Roberto O’Farrill Corona/ Periodista católico
En el siglo VIII, durante el lamentable movimiento iconoclasta que se opuso a la elaboración de imágenes sagradas, y que tantas de ellas destruyó, un hombre llamado Juan, originario de Damasco, y por ello conocido como Juan Damasceno, empeñosamente defendió la veneración de los iconos sacros y de las imágenes religiosas.
Pronto se hicieron presentes las persecuciones contra el celo apostólico de Juan y fue difamado por el emperador iconoclasta León III Isáurico (gobernante del año 717 al 741) quien lo calumnió ante el califa de Damasco acusándolo de haber entregado los planos de su ciudad al enemigo para facilitarle la invasión y la toma de la ciudad. En consecuencia, el Califa lo hizo aprehender y ordenó que se le amputara la mano derecha en una ejecución pública de la sentencia y que fuese exhibida en el mercado de la ciudad a manera de una severa lección para todos sus súbditos. Era el año 717.
Luego de haber sufrido tal oprobio y tan terrible castigo, Damasceno acudió a orar ante el icono de la Virgen María Madre de Dios y, postrado ante la sagrada imagen, le suplicó que le obtuviese del Señor el milagro de restituirle su mano, esa mano con la que tanto había escrito en defensa de la Fe verdadera y en denuncia de los iconoclastas. Exhausto y muy deteriorado, durante la oración cayó en un sueño profundo en el que vio que la Virgen María venía a él en respuesta a sus ruegos para asegurarle que recuperaría su mano a fin de que continuara firmemente con su tarea en defensa de la fe y de la verdad. Al despertarse, Juan vio su mano perfectamente colocada en la extremidad de su antebrazo, completamente sana, intacta y sin daño alguno.

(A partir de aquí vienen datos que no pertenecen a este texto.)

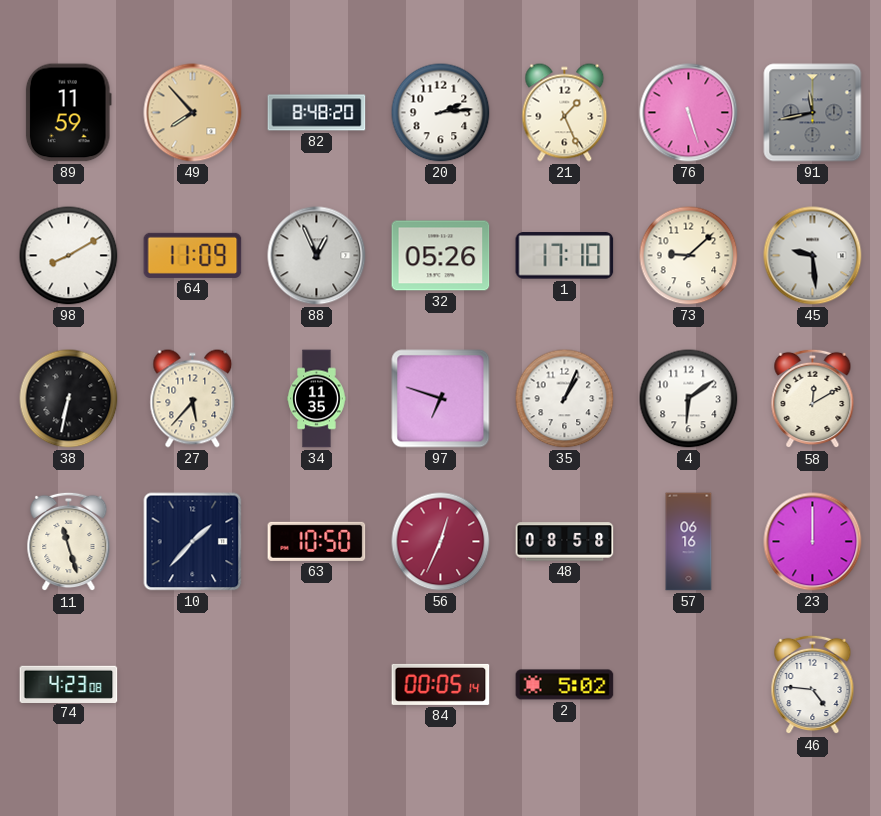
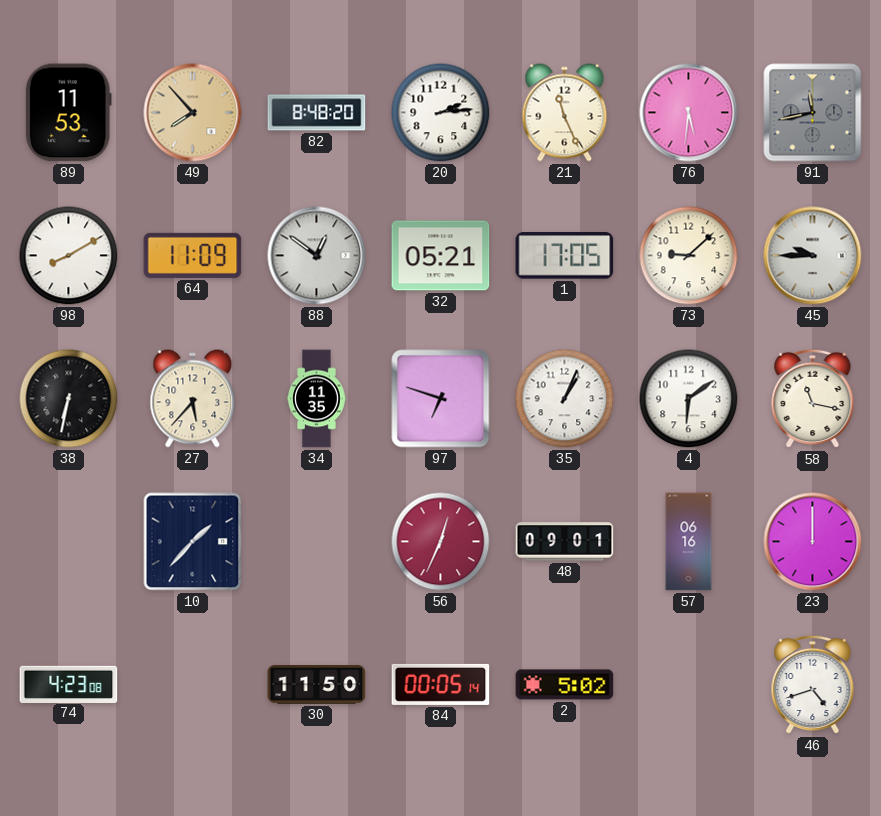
89: 11:59 -> 11:53
21: 1:26 -> 11:26
76: 5:27 -> 5:31
88: 12:56 -> 12:51
32: 05:26 -> 05:21
1: 17:10 -> 17:05
45: 9:29 -> 9:45
58: 12:10 -> 11:17
11: 11:27 -> none
63: 10:50 -> none
48: 08:58 -> 09:01
30: none -> 11:50
46: 4:46 -> 4:42
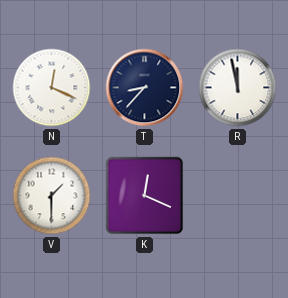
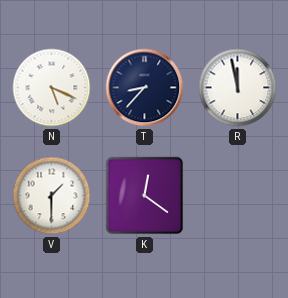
N: 12:19 -> 5:19
K: 12:19 -> 12:21
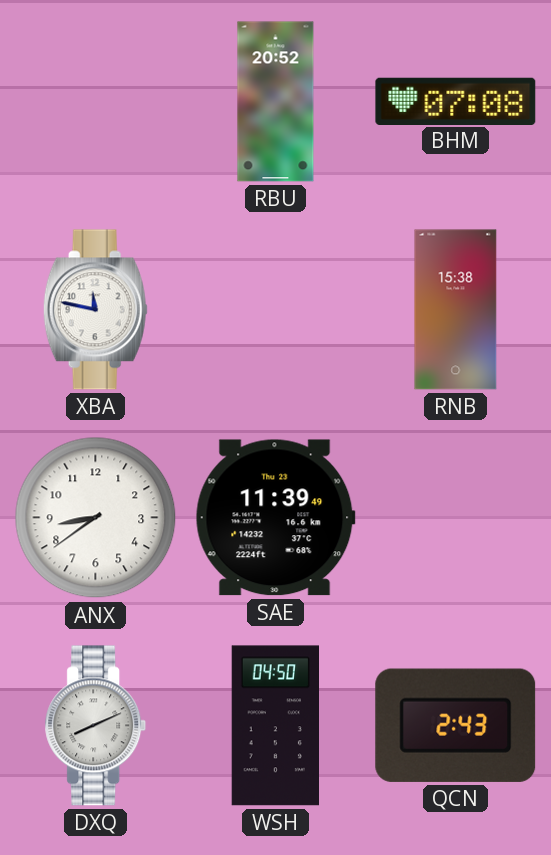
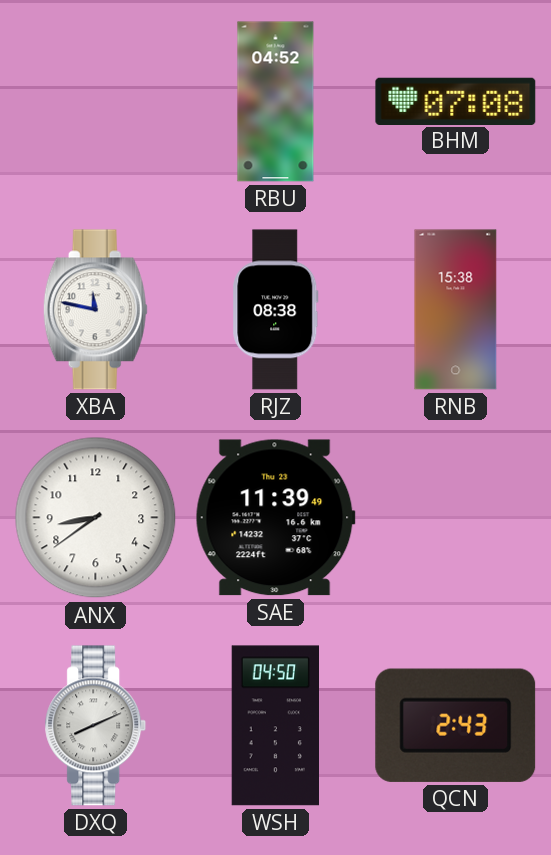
RBU: 20:52 -> 04:52
RJZ: none -> 08:38
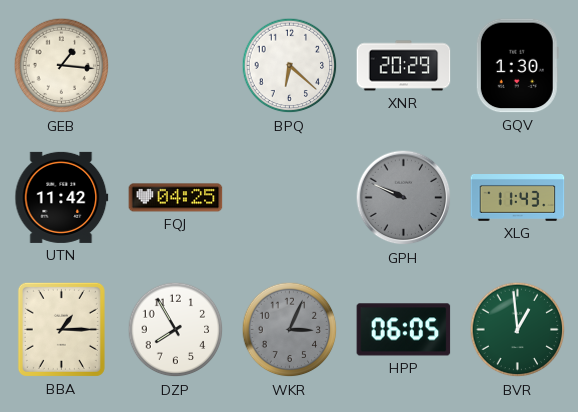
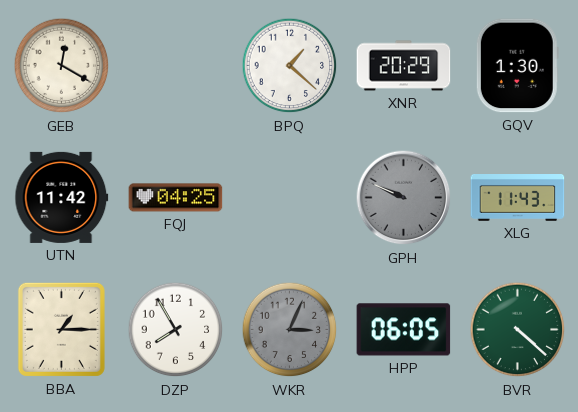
GEB: 1:16 -> 12:20
BPQ: 6:22 -> 1:22
BVR: 12:59 -> 4:22
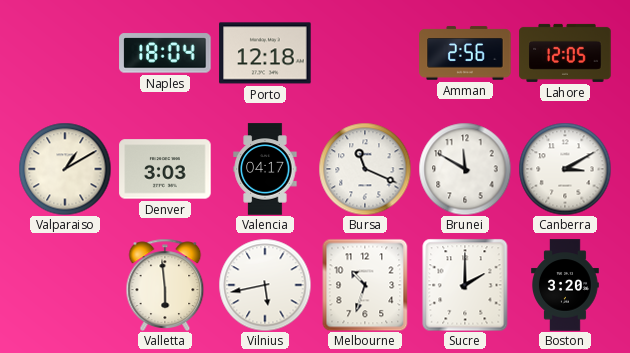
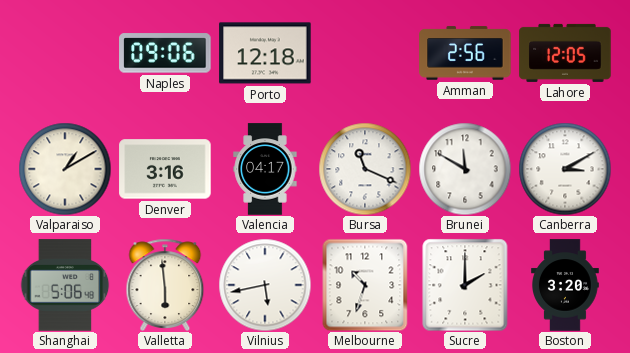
Naples: 18:04 -> 09:06
Denver: 3:03 -> 3:16
Shanghai: none -> 5:06
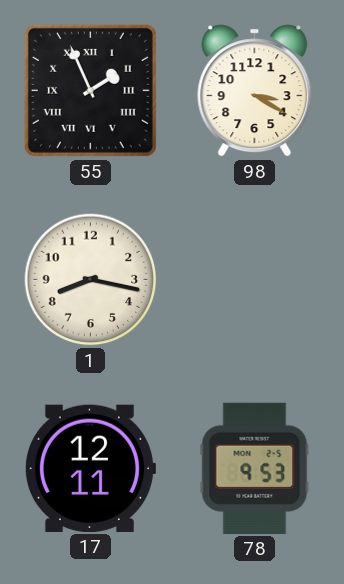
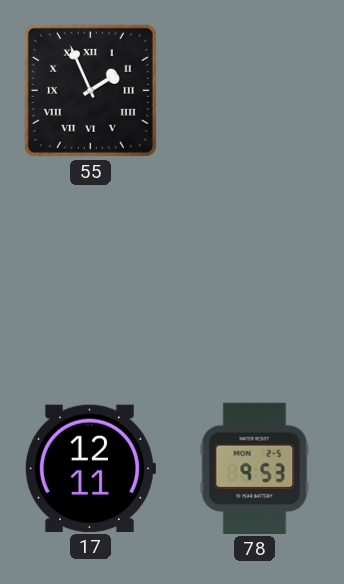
98: 3:20 -> none
1: 8:17 -> none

Infinitamente agradecido por el milagro que la Virgen Madre de Dios le obtuvo, Juan Damasceno colocó sobre el icono, a manera de exvoto, una mano elaborada en fina plata ilustrando así el prodigio celestial que recibió. A golpe de vista, el icono presenta tres manos, las dos de la Virgen María y la colocada por Juan, resultando en una imagen que provocó la expresión popular de llamarla, en griego, la Virgen Trijerousa o Virgen de las tres manos.
Su fe, el milagro y el espíritu de Dios movieron a Juan a entregarse a la vida religiosa haciéndose monje en el monasterio de San Sabas, cerca de Jerusalén, al que donó su milagroso icono, donde recibió la ordenación sacerdotal y donde murió hacia el año 787 superando los cien años de edad.
Tras la muerte de Juan Damasceno, el obispo de Mar Saba trasladó el icono a un monasterio de Serbia del que luego fue rescatado de ser profanado durante una de las invasiones musulmanas confiándolo en oración a la protección de la Virgen María. El icono fue atado a un asno que, sin guía ni jinete, llegó por sí solo hasta la ciudad monástica del Monte Athos. Al llegar, los monjes recibieron el icono sorprendidos por su misteriosa procedencia y lo entronizaron en la capilla del monasterio de Kilandaro, sitio en el que permanece hasta nuestros días y en el que recibe veneración por parte de los monjes y de los peregrinos que hasta allí acuden constantemente.
La devoción al icono de la Virgen Trijerousa se extendió por toda Rusia gracias a que Nikón, Patriarca ortodoxo ruso, el 28 de julio de 1663 encomendó al monasterio de Kilandaro que se elaborase una copia fiel del icono para que también fuese venerado en Rusia.
San Juan Damasceno, cuya memoria litúrgica se celebra el 4 de diciembre, nos dejó escrito un impecable sustento al culto a las imágenes al escribir: “En otros tiempos Dios no había sido representado nunca en una imagen, al ser incorpóreo y no tener rostro. Pero dado que ahora Dios ha sido visto en la carne y ha vivido entre los hombres, yo represento lo que es visible en Dios (…) Y antes que nada, ¿no son materia la carne y la sangre de mi Señor? O se debe suprimir el carácter sagrado de todo esto, o se debe conceder a la tradición de la Iglesia la veneración de las imágenes de Dios y la de los amigos de Dios que son santificados por el nombre que llevan, y que por esta razón habita en ellos la gracia del Espíritu Santo. Por tanto, no se ofenda a la materia, la cual no es despreciable, porque nada de lo que Dios ha hecho es despreciable” (Contra imaginum calumniatores).
El Papa León XIII proclamó a San Juan Damasceno Doctor de la Iglesia en 1890.